Trois fois il avait recommencé ce manège, quand le roi, animé par la chaleur et le vin, lui cria:
—Fou, monte sur la table, amuse-nous par tes chansons.
Briam sauta lestement au milieu des fruits et des fleurs, puis d'une voix sourde il se mit à chanter:
Tout vient à son tour,
Le vent et la pluie,
La nuit et le jour,
La mort et la vie,
Tout vient à son tour.
—Qu'est-ce que ce chant lugubre? dit le roi. Allons, fou, fais-moi rire, ou je te fais pleurer!
Briam regarda le prince avec des yeux farouches, et d'une voix saccadée il reprit:
Tout vient à son tour,
Bonne ou male chance,
Le destin est sourd,
Outrage et vengeance,
Tout vient à son tour.
—Drôle! dit le roi, je crois que tu me menaces. Je vais te châtier comme il faut.
Il se leva, et si brusquement qu'il enleva avec lui le chef des gardes. Surpris, ce dernier, pour se retenir, se pencha en avant et s'accrocha au bras et au cou du roi.
—Misérable! cria le prince, oses-tu porter la main sur ton maître?
Et, saisissant son poignard, le roi allait en frapper l'officier quand celui-ci, tout entier à sa défense, d'une main saisit le bras du roi, et de l'autre lui enfonça sa dague dans le cou. Le sang jaillit à gros bouillons; le prince tomba, entraînant dans ses dernières convulsions son meurtrier avec lui.
Au milieu des cris et du tumulte, le chef des gardes se releva promptement, et, tirant son épée:
—Messieurs, dit-il, le tyran est mort. Vive la liberté! Je me fais roi et j'épouse la reine. Si quelqu'un s'y oppose, qu'il parle, je l'attends.
—Vive le roi! crièrent tous les courtisans; il y en eut même quelques-uns qui, profitant de l'occasion, tirèrent une pétition de leur poche. La joie était universelle et touchait au délire, quand tout à coup, l'oeil terrible et la hache au poing, Briam parut devant l'usurpateur.
[Illustration: En ce moment, la reine entra tout effarée et se jeta aux pieds de Briam.]
—Chien, fils de chien, lui dit-il, quand tu as tué les miens, tu n'as pensé ni à Dieu ni aux hommes. A nous deux, maintenant!
Le chef des gardes essaya de se mettre en défense. D'un coup furieux
Briam lui abattit le bras droit, qui pendit comme une branche coupée.
—Et maintenant, cria Briam, si tu as un fils, dis-lui qu'il te venge, comme Briam le fou venge aujourd'hui son père.
Et il lui fendit la tête en deux morceaux.
—Vive Briam! crièrent les courtisans; vive notre libérateur!
En ce moment, la reine entra tout effarée et se jeta aux pieds du fou en l'appelant son vengeur. Briam la releva, et, se mettant auprès d'elle en brandissant sa hache sanglante, il invita tous les officiers à prêter serment à leur légitime souveraine.

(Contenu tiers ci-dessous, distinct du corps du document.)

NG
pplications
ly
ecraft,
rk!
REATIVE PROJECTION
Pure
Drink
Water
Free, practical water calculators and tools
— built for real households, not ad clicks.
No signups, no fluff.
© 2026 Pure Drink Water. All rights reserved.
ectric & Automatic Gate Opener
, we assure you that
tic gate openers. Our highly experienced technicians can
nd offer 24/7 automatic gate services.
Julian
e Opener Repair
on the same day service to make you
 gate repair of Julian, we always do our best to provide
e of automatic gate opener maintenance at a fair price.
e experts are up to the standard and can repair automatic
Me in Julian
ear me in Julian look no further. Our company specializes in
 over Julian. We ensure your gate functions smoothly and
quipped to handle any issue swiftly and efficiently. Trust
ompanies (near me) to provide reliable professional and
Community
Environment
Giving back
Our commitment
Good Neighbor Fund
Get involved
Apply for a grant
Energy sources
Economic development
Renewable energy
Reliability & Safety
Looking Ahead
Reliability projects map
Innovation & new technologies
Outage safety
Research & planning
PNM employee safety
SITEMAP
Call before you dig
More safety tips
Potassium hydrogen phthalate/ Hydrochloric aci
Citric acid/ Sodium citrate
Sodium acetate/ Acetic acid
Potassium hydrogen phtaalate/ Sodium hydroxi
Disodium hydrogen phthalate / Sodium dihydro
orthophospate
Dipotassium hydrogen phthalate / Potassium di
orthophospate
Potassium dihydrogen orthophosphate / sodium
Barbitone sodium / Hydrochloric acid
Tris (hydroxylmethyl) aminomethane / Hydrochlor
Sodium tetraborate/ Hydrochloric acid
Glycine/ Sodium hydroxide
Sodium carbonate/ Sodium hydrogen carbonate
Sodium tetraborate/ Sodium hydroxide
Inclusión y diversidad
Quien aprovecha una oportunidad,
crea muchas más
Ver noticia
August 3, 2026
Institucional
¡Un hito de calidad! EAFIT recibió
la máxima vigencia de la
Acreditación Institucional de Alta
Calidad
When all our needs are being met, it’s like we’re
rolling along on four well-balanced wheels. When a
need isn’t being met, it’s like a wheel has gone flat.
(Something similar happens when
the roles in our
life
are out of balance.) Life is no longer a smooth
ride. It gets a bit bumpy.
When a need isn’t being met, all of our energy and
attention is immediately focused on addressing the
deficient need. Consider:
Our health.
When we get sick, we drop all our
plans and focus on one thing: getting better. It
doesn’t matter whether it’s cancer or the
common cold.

—Vive la reine! crièrent tous les assistants. La joie était universelle et touchait au délire.
La reine voulait retenir Briam à la cour; il demanda à retourner dans sa chaumière, et ne voulut pour toute récompense que le pauvre animal, cause innocente de tant de maux. Arrivée à la porte de la maison, la vache se mit à appeler en mugissant ceux qui ne pouvaient plus l'entendre. La pauvre femme sortit en pleurant.
—Mère, lui dit Briam, voici Bukolla, et vous êtes vengée.